Generating your first Wildcard SSL Certificate via Certbot/Let's Encrypt
-
What if I currently have a single domain SSL Certificate issued by cerbot/Let's Encrypt and now I want the wildcard SSL?
-
@stephanbarker you can try this script
https://github.com/Neilpang/acme.sh -
The need of a manual renewal after (less than) 3 months is annoying. For some domain name service providers (e.g. Cloudflare) automatic renewal is possible by using special plugins. On a server with root access there is another possibilty: Install a small domain name server (I recommend yadifa) on this server, delegate the subdomain „_acme-challenge“ of your domain to this server and add a small bash script which will make the necessary DNS updates when you run certbot.

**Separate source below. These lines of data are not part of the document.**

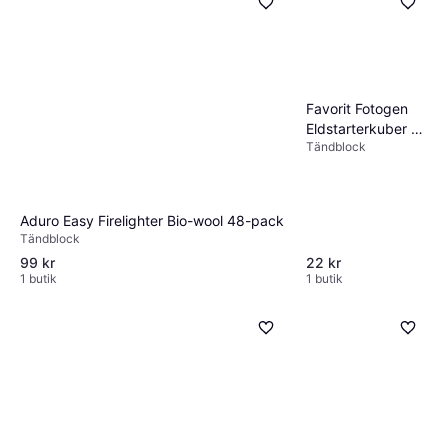
Favorit Fotogen
Eldstarterkuber 32
Tändblock
Stycken
Aduro Easy Firelighter Bio-wool 48-pack
Tändblock
99 kr
22 kr
1 butik
1 butik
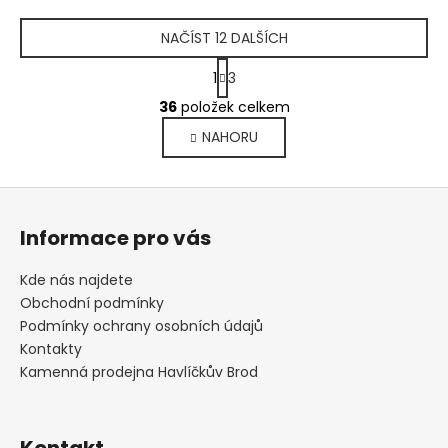
NAČÍST 12 DALŠÍCH
S
1
3
t
O
r
36
položek celkem
v
á
NAHORU
l
n
k
á
o
d
Z
v
a
á
á
c
Informace pro vás
n
p
í
í
p
a
Kde nás najdete
r
t
Obchodní podmínky
v
í
Podmínky ochrany osobních údajů
k
Kontakty
y
Kamenná prodejna Havlíčkův Brod
v
ý
p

On https://github.com/hatzfeld/certbot-local-dns I explain how to do this.
-
Thanks for the tip
-- yes, having to manually do this every 3 months is quite annoying, although at this time, the various DNS plugins are immature and are not easily installable without compilation, hence I have not included their usage in the blog post.Once they are bundled in Let's Encrypt proper, then I will publish another blog post with updates.
-
If you set up nginx correctly, you can have autorenewal just fine.
-
This post is deleted!
-
Oh wildcard certs, I'm not sure
-
I just renewed one of my wildcards. You indeed need to use DNS and the TXT records need to change every time. You would need to use a script to set the TXT records for auto-renew.